Input
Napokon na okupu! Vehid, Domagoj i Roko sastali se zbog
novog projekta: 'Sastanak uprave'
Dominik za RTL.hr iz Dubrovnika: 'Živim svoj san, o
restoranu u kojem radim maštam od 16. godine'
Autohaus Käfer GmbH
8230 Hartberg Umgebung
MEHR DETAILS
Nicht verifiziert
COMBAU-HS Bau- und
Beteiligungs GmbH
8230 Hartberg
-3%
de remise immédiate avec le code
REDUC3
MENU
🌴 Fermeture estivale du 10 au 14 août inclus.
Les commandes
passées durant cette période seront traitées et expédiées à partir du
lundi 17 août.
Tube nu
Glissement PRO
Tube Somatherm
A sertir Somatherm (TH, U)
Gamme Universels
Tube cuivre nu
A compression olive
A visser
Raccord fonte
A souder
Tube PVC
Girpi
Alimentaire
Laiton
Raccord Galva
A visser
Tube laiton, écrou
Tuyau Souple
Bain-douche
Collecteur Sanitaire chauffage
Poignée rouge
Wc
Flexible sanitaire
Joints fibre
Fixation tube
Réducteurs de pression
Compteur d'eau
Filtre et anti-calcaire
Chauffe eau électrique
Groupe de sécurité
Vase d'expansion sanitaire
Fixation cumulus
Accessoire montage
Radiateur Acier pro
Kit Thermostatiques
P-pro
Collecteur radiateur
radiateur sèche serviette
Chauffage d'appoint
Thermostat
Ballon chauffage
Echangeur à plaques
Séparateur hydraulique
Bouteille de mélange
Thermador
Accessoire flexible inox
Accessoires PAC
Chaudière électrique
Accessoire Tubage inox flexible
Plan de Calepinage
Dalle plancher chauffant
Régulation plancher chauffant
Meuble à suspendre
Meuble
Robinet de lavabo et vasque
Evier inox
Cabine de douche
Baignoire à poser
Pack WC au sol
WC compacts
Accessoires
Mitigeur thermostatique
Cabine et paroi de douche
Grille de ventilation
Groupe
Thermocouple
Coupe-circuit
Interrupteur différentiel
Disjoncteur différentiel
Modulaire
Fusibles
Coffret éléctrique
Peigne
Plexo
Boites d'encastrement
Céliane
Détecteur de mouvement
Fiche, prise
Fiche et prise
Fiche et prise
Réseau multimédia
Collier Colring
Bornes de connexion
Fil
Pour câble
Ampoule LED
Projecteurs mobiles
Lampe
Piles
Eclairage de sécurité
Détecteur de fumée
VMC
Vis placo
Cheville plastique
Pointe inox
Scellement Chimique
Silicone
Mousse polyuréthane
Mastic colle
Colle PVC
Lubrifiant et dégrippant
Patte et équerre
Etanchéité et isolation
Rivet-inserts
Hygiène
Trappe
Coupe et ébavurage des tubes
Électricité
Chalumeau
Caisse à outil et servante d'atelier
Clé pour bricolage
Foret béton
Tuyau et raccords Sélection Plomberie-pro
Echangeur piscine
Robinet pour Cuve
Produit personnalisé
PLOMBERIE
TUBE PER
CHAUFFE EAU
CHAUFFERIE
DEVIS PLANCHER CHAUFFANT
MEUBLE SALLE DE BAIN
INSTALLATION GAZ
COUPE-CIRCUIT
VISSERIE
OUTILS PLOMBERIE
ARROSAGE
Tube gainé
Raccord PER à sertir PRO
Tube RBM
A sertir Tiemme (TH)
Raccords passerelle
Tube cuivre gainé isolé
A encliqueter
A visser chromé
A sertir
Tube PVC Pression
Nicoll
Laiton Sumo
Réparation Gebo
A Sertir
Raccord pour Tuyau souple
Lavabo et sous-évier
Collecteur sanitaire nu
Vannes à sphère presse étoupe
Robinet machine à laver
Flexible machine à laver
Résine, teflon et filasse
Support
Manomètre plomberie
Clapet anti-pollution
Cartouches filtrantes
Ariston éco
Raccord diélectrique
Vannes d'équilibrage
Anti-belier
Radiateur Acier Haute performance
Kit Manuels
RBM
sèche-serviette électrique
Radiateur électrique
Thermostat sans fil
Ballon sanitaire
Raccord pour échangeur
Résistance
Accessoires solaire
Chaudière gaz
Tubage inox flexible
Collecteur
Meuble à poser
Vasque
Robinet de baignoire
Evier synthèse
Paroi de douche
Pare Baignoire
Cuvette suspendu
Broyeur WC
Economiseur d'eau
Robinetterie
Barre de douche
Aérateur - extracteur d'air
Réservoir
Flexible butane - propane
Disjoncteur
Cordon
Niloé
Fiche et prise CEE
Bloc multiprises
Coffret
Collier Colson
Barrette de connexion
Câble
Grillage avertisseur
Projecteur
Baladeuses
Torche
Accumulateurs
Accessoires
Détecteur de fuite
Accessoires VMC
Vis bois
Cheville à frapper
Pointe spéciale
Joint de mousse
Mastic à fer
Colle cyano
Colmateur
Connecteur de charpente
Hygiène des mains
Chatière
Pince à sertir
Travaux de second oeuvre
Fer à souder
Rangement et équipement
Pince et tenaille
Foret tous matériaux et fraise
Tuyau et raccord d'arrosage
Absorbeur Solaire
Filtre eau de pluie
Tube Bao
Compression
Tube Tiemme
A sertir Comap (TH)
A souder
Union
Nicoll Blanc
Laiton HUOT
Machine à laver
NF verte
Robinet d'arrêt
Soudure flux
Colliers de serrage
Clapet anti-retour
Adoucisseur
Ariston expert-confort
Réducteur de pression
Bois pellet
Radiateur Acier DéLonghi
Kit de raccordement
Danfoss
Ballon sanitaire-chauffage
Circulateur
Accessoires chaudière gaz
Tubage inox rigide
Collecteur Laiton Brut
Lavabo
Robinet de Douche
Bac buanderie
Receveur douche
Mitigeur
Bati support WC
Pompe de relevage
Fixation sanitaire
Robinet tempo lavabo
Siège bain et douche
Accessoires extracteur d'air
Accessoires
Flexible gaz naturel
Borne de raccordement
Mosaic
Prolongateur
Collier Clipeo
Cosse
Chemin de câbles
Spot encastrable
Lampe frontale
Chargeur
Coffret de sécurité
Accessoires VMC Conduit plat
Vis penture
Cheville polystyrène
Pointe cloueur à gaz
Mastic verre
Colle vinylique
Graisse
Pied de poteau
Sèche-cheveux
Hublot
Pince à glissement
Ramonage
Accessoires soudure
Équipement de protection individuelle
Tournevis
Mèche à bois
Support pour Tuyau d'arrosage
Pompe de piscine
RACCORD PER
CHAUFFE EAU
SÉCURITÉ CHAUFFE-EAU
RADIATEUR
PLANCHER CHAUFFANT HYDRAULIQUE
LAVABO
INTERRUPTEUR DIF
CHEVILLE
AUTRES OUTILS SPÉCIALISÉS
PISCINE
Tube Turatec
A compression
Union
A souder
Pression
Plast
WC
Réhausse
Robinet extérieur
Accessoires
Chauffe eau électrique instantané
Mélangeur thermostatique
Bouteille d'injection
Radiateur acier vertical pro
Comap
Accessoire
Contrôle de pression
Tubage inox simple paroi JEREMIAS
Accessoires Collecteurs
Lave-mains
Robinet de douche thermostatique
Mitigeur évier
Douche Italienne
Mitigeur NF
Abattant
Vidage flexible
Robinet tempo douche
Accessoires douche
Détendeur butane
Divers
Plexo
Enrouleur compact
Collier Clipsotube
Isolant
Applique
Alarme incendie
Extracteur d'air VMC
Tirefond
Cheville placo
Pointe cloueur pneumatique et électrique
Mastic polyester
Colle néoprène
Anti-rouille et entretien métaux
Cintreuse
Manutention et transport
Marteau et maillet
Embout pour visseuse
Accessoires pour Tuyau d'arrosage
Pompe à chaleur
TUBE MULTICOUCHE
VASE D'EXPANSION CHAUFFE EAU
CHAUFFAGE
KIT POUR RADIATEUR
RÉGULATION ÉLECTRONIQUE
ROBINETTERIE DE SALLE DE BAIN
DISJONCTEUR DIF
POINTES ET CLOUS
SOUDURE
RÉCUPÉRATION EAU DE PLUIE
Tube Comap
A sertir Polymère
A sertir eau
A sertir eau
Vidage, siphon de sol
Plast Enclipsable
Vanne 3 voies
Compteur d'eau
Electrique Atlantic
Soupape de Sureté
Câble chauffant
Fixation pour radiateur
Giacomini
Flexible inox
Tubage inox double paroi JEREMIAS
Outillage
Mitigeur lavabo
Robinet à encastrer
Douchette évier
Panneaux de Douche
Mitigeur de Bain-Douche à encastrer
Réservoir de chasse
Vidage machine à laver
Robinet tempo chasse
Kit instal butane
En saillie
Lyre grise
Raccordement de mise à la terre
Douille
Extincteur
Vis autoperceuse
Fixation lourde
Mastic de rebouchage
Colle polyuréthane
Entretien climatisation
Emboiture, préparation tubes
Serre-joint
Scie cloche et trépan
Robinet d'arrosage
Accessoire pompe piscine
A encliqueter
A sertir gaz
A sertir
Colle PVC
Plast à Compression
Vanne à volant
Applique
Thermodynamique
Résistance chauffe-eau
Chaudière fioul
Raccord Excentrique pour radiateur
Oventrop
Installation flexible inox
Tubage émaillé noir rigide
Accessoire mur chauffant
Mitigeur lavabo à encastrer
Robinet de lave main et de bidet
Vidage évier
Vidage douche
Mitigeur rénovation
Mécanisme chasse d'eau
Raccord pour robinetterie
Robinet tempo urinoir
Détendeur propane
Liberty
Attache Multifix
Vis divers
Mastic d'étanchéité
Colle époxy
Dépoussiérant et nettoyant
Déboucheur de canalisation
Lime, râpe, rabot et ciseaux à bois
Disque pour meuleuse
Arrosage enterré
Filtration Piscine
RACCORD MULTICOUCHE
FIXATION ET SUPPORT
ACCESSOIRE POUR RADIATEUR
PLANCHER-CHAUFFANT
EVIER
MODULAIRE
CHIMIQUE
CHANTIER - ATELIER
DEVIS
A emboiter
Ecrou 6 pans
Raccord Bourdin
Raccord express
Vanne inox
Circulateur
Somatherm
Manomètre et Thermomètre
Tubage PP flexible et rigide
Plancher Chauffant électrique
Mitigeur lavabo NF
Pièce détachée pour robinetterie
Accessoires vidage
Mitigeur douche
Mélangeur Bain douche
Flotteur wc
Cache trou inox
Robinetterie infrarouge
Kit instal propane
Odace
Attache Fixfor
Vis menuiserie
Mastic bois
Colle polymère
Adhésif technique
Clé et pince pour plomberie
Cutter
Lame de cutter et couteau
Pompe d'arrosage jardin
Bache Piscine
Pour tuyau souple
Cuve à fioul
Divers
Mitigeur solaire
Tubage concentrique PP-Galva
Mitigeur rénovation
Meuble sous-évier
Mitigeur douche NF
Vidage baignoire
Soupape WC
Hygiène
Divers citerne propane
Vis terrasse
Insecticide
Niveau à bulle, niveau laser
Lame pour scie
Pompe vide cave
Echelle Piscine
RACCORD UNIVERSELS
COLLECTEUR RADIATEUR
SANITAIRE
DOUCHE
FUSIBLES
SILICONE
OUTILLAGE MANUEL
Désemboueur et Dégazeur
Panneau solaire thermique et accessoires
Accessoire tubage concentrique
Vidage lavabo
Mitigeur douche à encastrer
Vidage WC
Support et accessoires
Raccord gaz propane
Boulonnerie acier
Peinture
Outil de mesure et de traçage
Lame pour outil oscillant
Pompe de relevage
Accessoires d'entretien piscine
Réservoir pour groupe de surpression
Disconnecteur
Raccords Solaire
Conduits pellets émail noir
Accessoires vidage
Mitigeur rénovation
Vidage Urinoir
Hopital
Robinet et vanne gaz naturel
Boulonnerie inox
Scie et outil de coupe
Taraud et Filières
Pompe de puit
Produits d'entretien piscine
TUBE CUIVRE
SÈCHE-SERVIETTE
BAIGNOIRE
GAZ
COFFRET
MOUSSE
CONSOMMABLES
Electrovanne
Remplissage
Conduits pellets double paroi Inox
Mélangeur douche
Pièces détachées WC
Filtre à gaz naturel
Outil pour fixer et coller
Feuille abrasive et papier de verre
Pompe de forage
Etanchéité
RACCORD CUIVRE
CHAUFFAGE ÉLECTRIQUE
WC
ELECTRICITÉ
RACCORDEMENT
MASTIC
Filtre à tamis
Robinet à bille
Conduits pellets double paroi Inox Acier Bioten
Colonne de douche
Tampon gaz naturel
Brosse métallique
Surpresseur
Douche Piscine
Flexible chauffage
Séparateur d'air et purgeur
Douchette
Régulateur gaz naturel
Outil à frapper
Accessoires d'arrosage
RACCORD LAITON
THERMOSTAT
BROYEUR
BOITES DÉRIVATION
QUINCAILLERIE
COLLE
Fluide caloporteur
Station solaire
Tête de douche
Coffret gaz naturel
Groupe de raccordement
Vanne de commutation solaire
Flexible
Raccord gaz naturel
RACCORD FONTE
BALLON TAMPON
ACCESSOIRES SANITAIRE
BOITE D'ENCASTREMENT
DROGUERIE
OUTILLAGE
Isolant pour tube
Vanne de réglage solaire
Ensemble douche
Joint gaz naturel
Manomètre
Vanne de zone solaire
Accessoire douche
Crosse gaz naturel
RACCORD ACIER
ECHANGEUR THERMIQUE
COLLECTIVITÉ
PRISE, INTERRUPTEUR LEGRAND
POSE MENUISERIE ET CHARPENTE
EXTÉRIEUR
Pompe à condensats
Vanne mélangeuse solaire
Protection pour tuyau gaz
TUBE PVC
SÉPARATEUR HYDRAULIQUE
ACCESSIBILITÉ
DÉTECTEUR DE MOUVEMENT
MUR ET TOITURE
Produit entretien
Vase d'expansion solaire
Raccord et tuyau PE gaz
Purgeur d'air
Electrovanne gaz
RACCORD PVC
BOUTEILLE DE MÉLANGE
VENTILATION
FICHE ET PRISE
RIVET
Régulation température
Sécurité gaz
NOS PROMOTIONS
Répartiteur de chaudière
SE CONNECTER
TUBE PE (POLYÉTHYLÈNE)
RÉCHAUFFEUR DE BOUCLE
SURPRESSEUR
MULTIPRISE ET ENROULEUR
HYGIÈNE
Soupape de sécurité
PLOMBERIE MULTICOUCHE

To do
Reproduce, exactly as they stand in the data above, the lines from the one that holds "Anti-rouille et entretien métaux" to the one that holds "Plast Enclipsable", inclusive.

Your solution
Anti-rouille et entretien métaux
Cintreuse
Manutention et transport
Marteau et maillet
Embout pour visseuse
Accessoires pour Tuyau d'arrosage
Pompe à chaleur
TUBE MULTICOUCHE
VASE D'EXPANSION CHAUFFE EAU
CHAUFFAGE
KIT POUR RADIATEUR
RÉGULATION ÉLECTRONIQUE
ROBINETTERIE DE SALLE DE BAIN
DISJONCTEUR DIF
POINTES ET CLOUS
SOUDURE
RÉCUPÉRATION EAU DE PLUIE
Tube Comap
A sertir Polymère
A sertir eau
A sertir eau
Vidage, siphon de sol
Plast Enclipsable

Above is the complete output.